Pero incluso esos restos eran suficientes para imaginar que, en el pasado, aquel lugar debió estar lleno de vida.
Ahora solo quedaba como un recuerdo sepultado en el desierto.
La escena silenció a todos un momento.
Luego continuaron.
Media hora después, llegaron a un pueblo.
El lugar casi no tenía rastros de modernización.
Las casas estaban hechas de barro y piedra, sencillas, con un encanto natural que se sentía auténtico.
Tras acercarse, bajaron de los camellos y caminaron hacia el patio de la casa asignada por el equipo de producción.

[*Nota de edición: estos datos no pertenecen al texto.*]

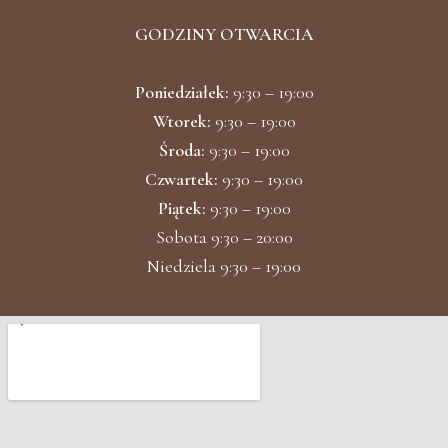
k
a
m
GODZINY OTWARCIA
Poniedziałek:
9:30 – 19:00
Wtorek:
9:30 – 19:00
Środa:
9:30 – 19:00
Czwartek:
9:30 – 19:00
Piątek:
9:30 – 19:00
Sobota 9:30 – 20:00
Niedziela 9:30 – 19:00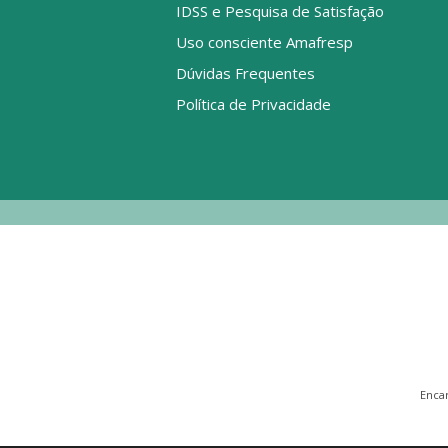
IDSS e Pesquisa de Satisfação
Uso consciente Amafresp
Dúvidas Frequentes
Política de Privacidade
Enca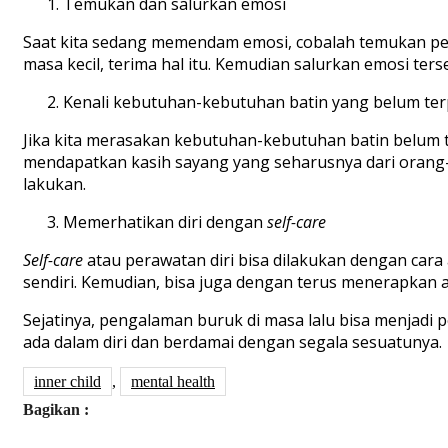
Temukan dan salurkan emosi
Saat kita sedang memendam emosi, cobalah temukan pen
masa kecil, terima hal itu. Kemudian salurkan emosi ters
Kenali kebutuhan-kebutuhan batin yang belum te
Jika kita merasakan kebutuhan-kebutuhan batin belum 
mendapatkan kasih sayang yang seharusnya dari orang
lakukan.
Memerhatikan diri dengan
self-care
Self-care
atau perawatan diri bisa dilakukan dengan cara
sendiri. Kemudian, bisa juga dengan terus menerapkan 
Sejatinya, pengalaman buruk di masa lalu bisa menjad
ada dalam diri dan berdamai dengan segala sesuatunya.
inner child
,
mental health
Bagikan :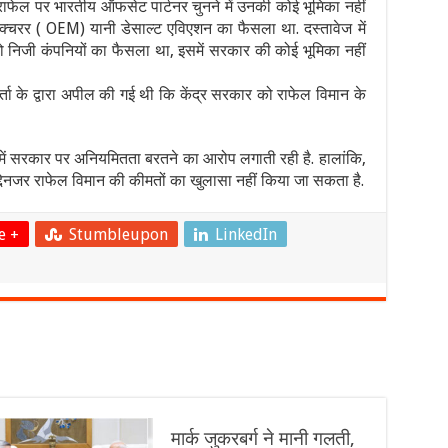
 कि राफेल पर भारतीय ऑफसेट पार्टनर चुनने में उनकी कोई भूमिका नहीं
फैक्चरर ( OEM) यानी डेसाल्ट एविएशन का फैसला था. दस्तावेज में
ो निजी कंपनियों का फैसला था, इसमें सरकार की कोई भूमिका नहीं
ता के द्वारा अपील की गई थी कि केंद्र सरकार को राफेल विमान के
मले में सरकार पर अनियमितता बरतने का आरोप लगाती रही है. हालांकि,
 मद्देनजर राफेल विमान की कीमतों का खुलासा नहीं किया जा सकता है.
e +
Stumbleupon
LinkedIn
मार्क जुकरबर्ग ने मानी गलती,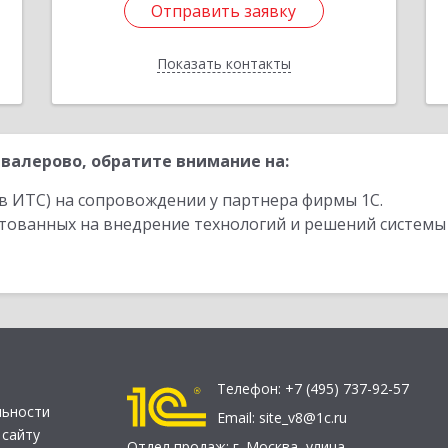
Отправить заявку
Отправить заявку
Показать контакты
Назад
валерово, обратите внимание на:
в ИТС) на сопровождении у партнера фирмы 1С.
стованных на внедрение технологий и решений системы
Телефон:
+7 (495) 737-92-57
льности
Email:
site_v8@1c.ru
 сайту
Отдел продаж:
г. Москва
,
улица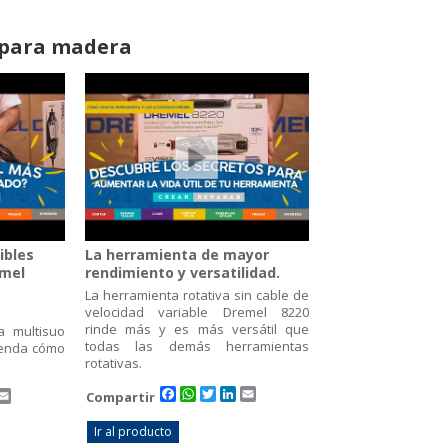
 para madera
ibles
La herramienta de mayor
emel
rendimiento y versatilidad.
La herramienta rotativa sin cable de
velocidad variable Dremel 8220
rinde más y es más versátil que
a multisuo
todas las demás herramientas
renda cómo
rotativas.
Facebook
WhatsApp
Twitter
LinkedIn
Email
pp
ter
inkedIn
Email
Compartir
Ir al producto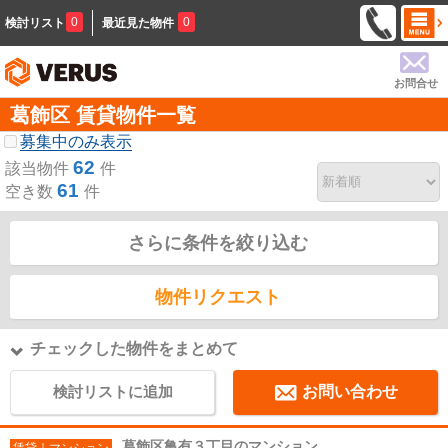
0
0
検討リスト
最近見た物件
お問合せ
葛飾区 賃貸物件一覧
募集中のみ表示
62
該当物件
件
61
空き数
件
さらに条件を絞り込む
物件リクエスト
チェックした物件をまとめて
検討リストに追加
お問い合わせ
葛飾区亀有３丁目のマンション
賃貸｜マンション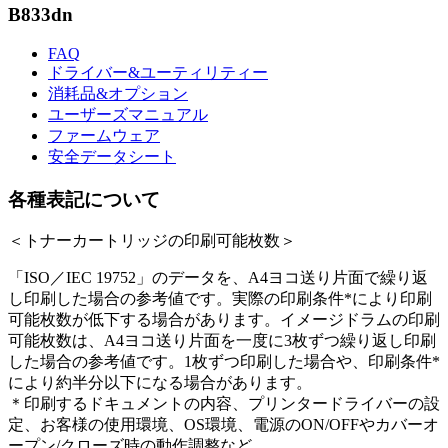
B833dn
FAQ
ドライバー&ユーティリティー
消耗品&オプション
ユーザーズマニュアル
ファームウェア
安全データシート
各種表記について
＜トナーカートリッジの印刷可能枚数＞
「ISO／IEC 19752」のデータを、A4ヨコ送り片面で繰り返
し印刷した場合の参考値です。実際の印刷条件*により印刷
可能枚数が低下する場合があります。イメージドラムの印刷
可能枚数は、A4ヨコ送り片面を一度に3枚ずつ繰り返し印刷
した場合の参考値です。1枚ずつ印刷した場合や、印刷条件*
により約半分以下になる場合があります。
＊印刷するドキュメントの内容、プリンタードライバーの設
定、お客様の使用環境、OS環境、電源のON/OFFやカバーオ
ープン/クローズ時の動作調整など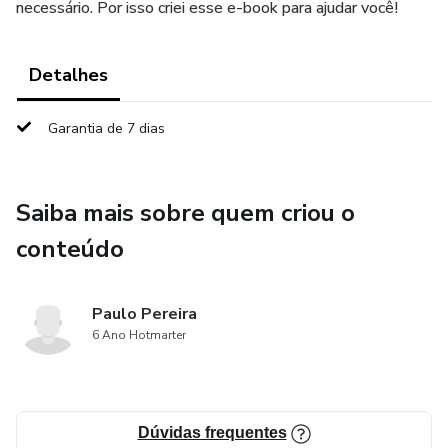
necessário. Por isso criei esse e-book para ajudar você!
Detalhes
Garantia de 7 dias
Saiba mais sobre quem criou o
conteúdo
Paulo Pereira
6 Ano Hotmarter
Dúvidas frequentes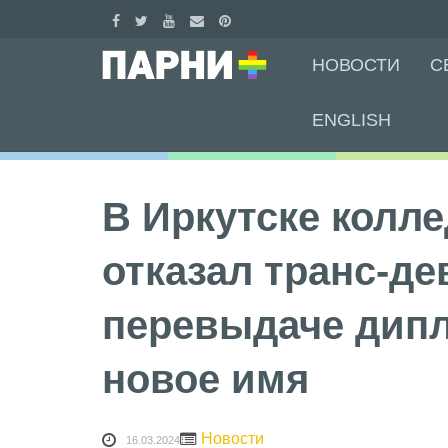
Skip
НОВОСТИ
С
to
content
ENGLISH
В Иркутске колл
отказал транс-де
перевыдаче дипл
новое имя
Новости
16.03.2024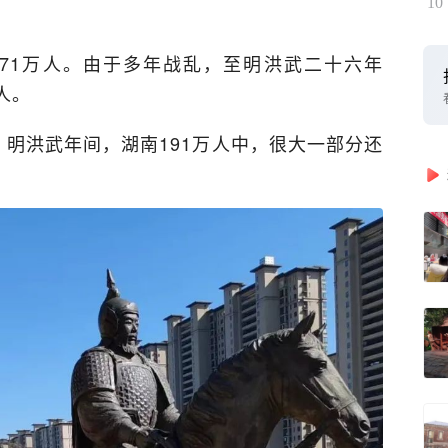
10
71万人。由于多年战乱，至明洪武二十六年
人。
。明洪武年间，湖南191万人中，很大一部分还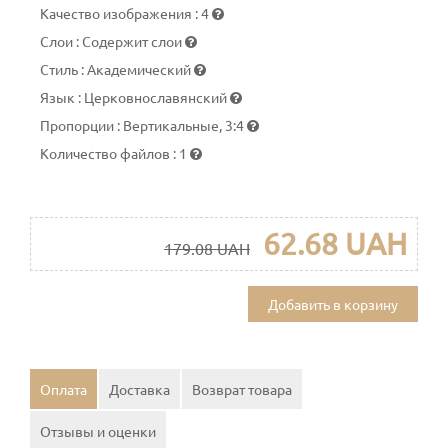
Качество изображения
:
4
Слои
:
Содержит слои
Стиль
:
Академический
Язык
:
Церковнославянский
Пропорции
:
Вертикальные, 3:4
Количество файлов
:
1
62.68 UAH
179.08 UAH
Добавить в корзину
Оплата
Доставка
Возврат товара
Отзывы и оценки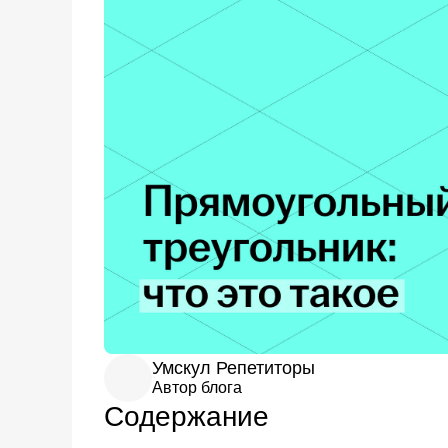
Умскул Репетиторы
Автор блога
Содержание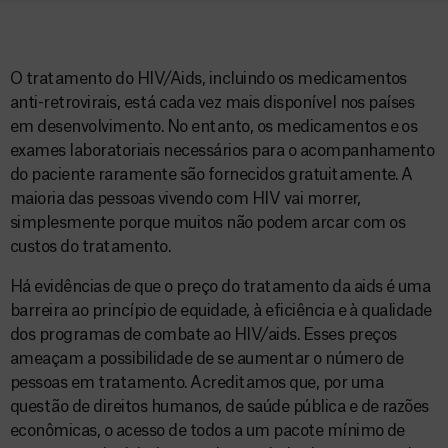
O tratamento do HIV/Aids, incluindo os medicamentos
anti-retrovirais, está cada vez mais disponível nos países
em desenvolvimento. No entanto, os medicamentos e os
exames laboratoriais necessários para o acompanhamento
do paciente raramente são fornecidos gratuitamente. A
maioria das pessoas vivendo com HIV vai morrer,
simplesmente porque muitos não podem arcar com os
custos do tratamento.
Há evidências de que o preço do tratamento da aids é uma
barreira ao princípio de equidade, à eficiência e à qualidade
dos programas de combate ao HIV/aids. Esses preços
ameaçam a possibilidade de se aumentar o número de
pessoas em tratamento. Acreditamos que, por uma
questão de direitos humanos, de saúde pública e de razões
econômicas, o acesso de todos a um pacote mínimo de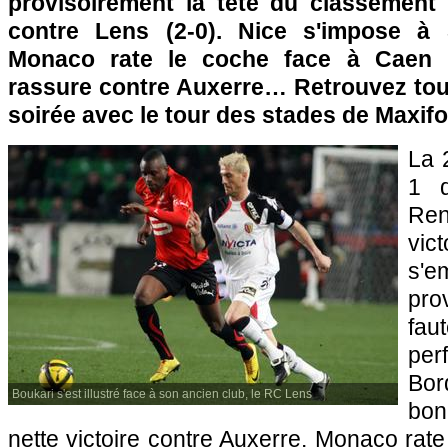
provisoirement la tête du classement 
contre
Lens
(2-0).
Nice
s'impose à Sa
Monaco
rate le coche face à Caen (
rassure contre Auxerre… Retrouvez tous
soirée avec le tour des stades de Maxifo
La 
1 d
Ren
vic
s'e
pr
fau
pe
Bor
Boukari s'est illustré face à son ancien club, le RC Lens
bon
nette victoire contre Auxerre. Monaco rate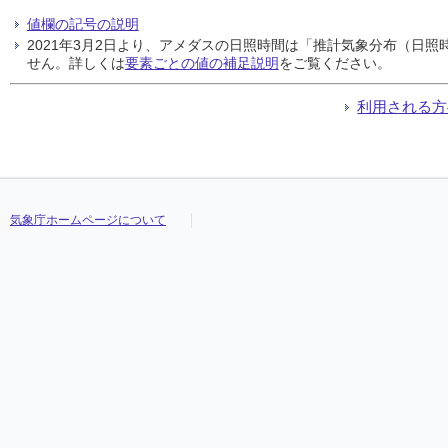
値欄の記号の説明
2021年3月2日より、アメダスの日照時間は「推計気象分布（日
せん。詳しくは
要素ごとの値の補足説明
をご覧ください。
利用される方
気象庁ホームページについて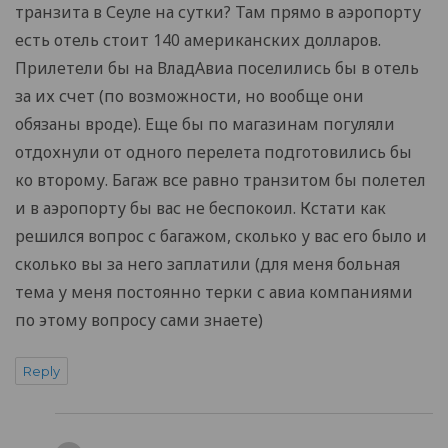
транзита в Сеуле на сутки? Там прямо в аэропорту
есть отель стоит 140 американских долларов.
Прилетели бы на ВладАвиа поселились бы в отель
за их счет (по возможности, но вообще они
обязаны вроде). Еще бы по магазинам погуляли
отдохнули от одного перелета подготовились бы
ко второму. Багаж все равно транзитом бы полетел
и в аэропорту бы вас не беспокоил. Кстати как
решился вопрос с багажом, сколько у вас его было и
сколько вы за него заплатили (для меня больная
тема у меня постоянно терки с авиа компаниями
по этому вопросу сами знаете)
Reply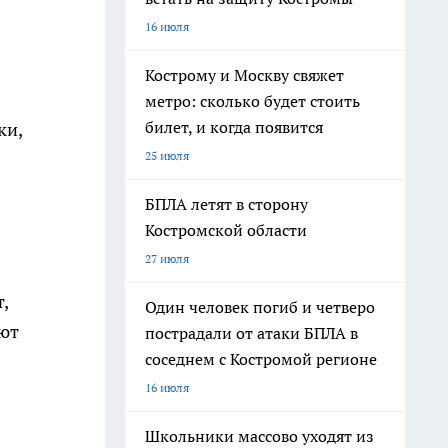
16 июля
Кострому и Москву свяжет
метро: сколько будет стоить
билет, и когда появится
ки,
25 июля
БПЛА летят в сторону
Костромской области
27 июля
,
Один человек погиб и четверо
ают
пострадали от атаки БПЛА в
соседнем с Костромой регионе
16 июля
Школьники массово уходят из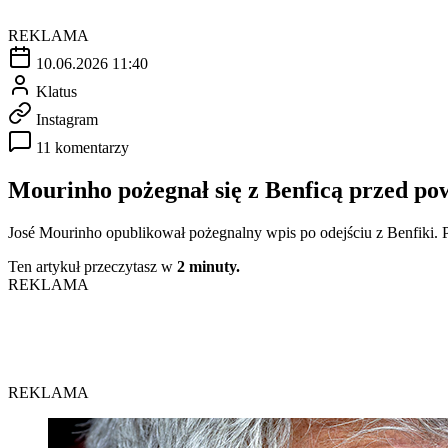
REKLAMA
10.06.2026 11:40
Klatus
Instagram
11 komentarzy
Mourinho pożegnał się z Benficą przed p
José Mourinho opublikował pożegnalny wpis po odejściu z Benfiki. Po
Ten artykuł przeczytasz w
2 minuty.
REKLAMA
REKLAMA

Los anfitriones los recibieron con calidez.
Apenas entraron, la anfitriona trajo una bandeja de fruta fresca: uvas, melón y manzanas.
Las frutas habían sido enfriadas en agua de pozo y se sentían heladas al tacto, como si hubieran salido de un refrigerador.
Lin Yi se metió dos uvas a la boca y cerró un poco los ojos, satisfecho.
Eran dulces, con un toque ácido, frías… perfectas para ese calor.
Huo Mianmian, en cambio, no tocó la fruta.
Porque vio algo que lo atrapó por completo.
En un árbol del patio, había un búho.
Un bultito esponjoso, con ojos grandes, redondos y muy abiertos.
Huo Mianmian dio unos pasos hacia adelante, fascinado, y se quedó mirando al búho.
El búho… lo miró de vuelta.
Entonces, como si fuera un reto, Huo Mianmian abrió sus ojos lo más que pudo, intentando hacerlos tan grandes como los del búho.
Así, sin decir nada, comenzó una competencia silenciosa.
Niño contra búho.
Uno mirando al otro, sin parpadear.
Huo Mianmian incluso apretó sus puñitos a los costados, como animándose a sí mismo.
Sus ojos, redonditos como canicas negras, se veían todavía más adorables con ese esfuerzo.
Lin Yi, después de comer unas uvas, por fin notó que su hijo llevaba demasiado rato quieto.
Siguió su mirada… y vio al búho en la rama.
Se rió bajito y negó con la cabeza.
¿En serio estaban compitiendo a ver quién miraba más?
El búho era esponjoso y bonito.
Pero Huo Mianmian, pequeño y suave, era todavía más adorable.
Pasó el tiempo.
Hasta que, en cierto momento, el búho decidió rendirse.
Sacudió las alas… y salió volando.
Huo Mianmian lo vio irse, dio un pequeño brinco de emoción y corrió feliz hacia Lin Yi.
—¡Papá! ¡Hice que el búho se fuera solo de mirarlo!
Lin Yi soltó una carcajada.
—¡Jajaja! Sí. Nuestra Mianmian es increíble. ¡Ni el búho pudo contigo!
Los internautas estaban completamente derretidos.
—¡Qué pequeñito más lindo!
—Mirar fijamente a un búho… esto es adorable nivel máximo.